▸ **RECORDS SHOWN**:
──────────────────────────────

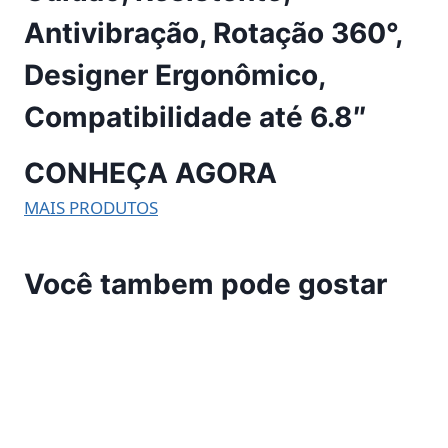
Antivibração, Rotação 360°,
Designer Ergonômico,
Compatibilidade até 6.8″
CONHEÇA AGORA
MAIS PRODUTOS
Você tambem pode gostar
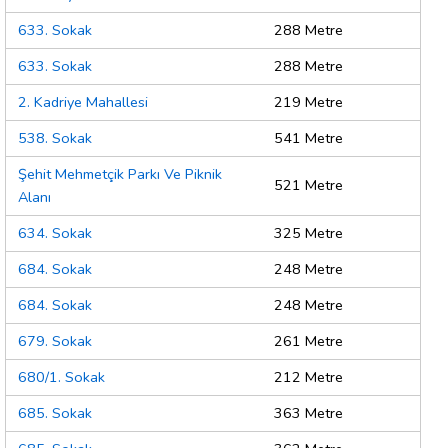
633. Sokak
288 Metre
633. Sokak
288 Metre
2. Kadriye Mahallesi
219 Metre
538. Sokak
541 Metre
Şehit Mehmetçik Parkı Ve Piknik
521 Metre
Alanı
634. Sokak
325 Metre
684. Sokak
248 Metre
684. Sokak
248 Metre
679. Sokak
261 Metre
680/1. Sokak
212 Metre
685. Sokak
363 Metre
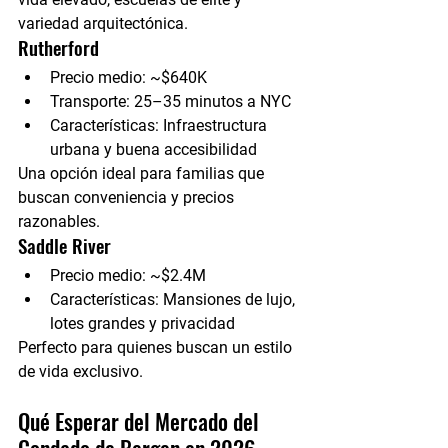
variedad arquitectónica.
Rutherford
Precio medio:
 ~$640K
Transporte:
 25–35 minutos a NYC
Características:
 Infraestructura 
urbana y buena accesibilidad
Una opción ideal para familias que 
buscan conveniencia y precios 
razonables.
Saddle River
Precio medio:
 ~$2.4M
Características:
 Mansiones de lujo, 
lotes grandes y privacidad
Perfecto para quienes buscan un estilo 
de vida exclusivo.
Qué Esperar del Mercado del 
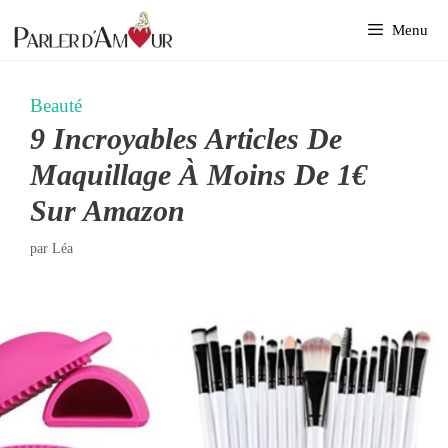
Aller
Menu
au
contenu
Beauté
9 Incroyables Articles De
Maquillage À Moins De 1€
Sur Amazon
par
Léa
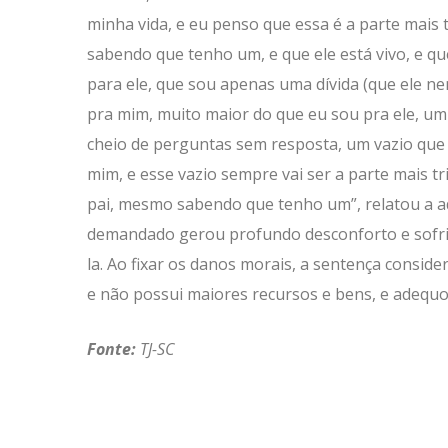
minha vida, e eu penso que essa é a parte mais t
sabendo que tenho um, e que ele está vivo, e q
para ele, que sou apenas uma dívida (que ele ne
pra mim, muito maior do que eu sou pra ele, um
cheio de perguntas sem resposta, um vazio que v
mim, e esse vazio sempre vai ser a parte mais tr
pai, mesmo sabendo que tenho um”, relatou a ad
demandado gerou profundo desconforto e sofrim
la. Ao fixar os danos morais, a sentença consid
e não possui maiores recursos e bens, e adequo
Fonte:
TJ-SC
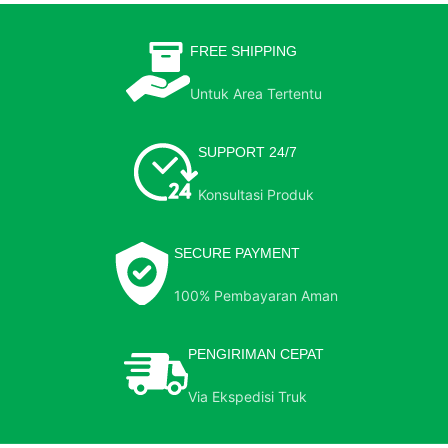
FREE SHIPPING
Untuk Area Tertentu
SUPPORT 24/7
Konsultasi Produk
SECURE PAYMENT
100% Pembayaran Aman
PENGIRIMAN CEPAT
Via Ekspedisi Truk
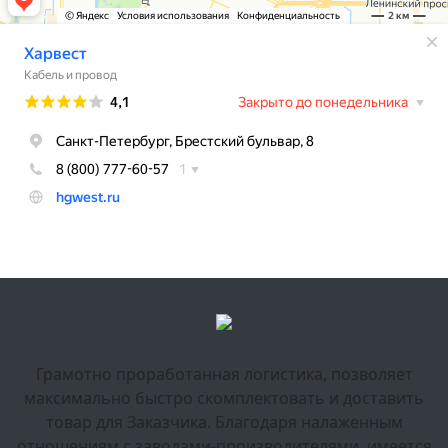
Грамотно проработанная логистика, позволяет
максимально быстро скомплектовать и доставить
товар для Заказчика. Благодаря налаженным
отношениям с заводами-производителями, имеется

──────────────────────────────

▸ **WHAT YOU NEED TO DO**: Reproduce exactly the lines from the one containing "pra mim, muito" through the last line of the records, both included, leaving out every picture.

▸ **EXERCISE RESULT**:
pra mim, muito maior do que eu sou pra ele, um
cheio de perguntas sem resposta, um vazio que v
mim, e esse vazio sempre vai ser a parte mais tr
pai, mesmo sabendo que tenho um”, relatou a ad
demandado gerou profundo desconforto e sofrim
la. Ao fixar os danos morais, a sentença consid
e não possui maiores recursos e bens, e adequo
Fonte:
TJ-SC
FREE SHIPPING
Untuk Area Tertentu
SUPPORT 24/7
Konsultasi Produk
SECURE PAYMENT
100% Pembayaran Aman
PENGIRIMAN CEPAT
Via Ekspedisi Truk
Грамотно проработанная логистика, позволяет
максимально быстро скомплектовать и доставить
товар для Заказчика. Благодаря налаженным
отношениям с заводами-производителями, имеется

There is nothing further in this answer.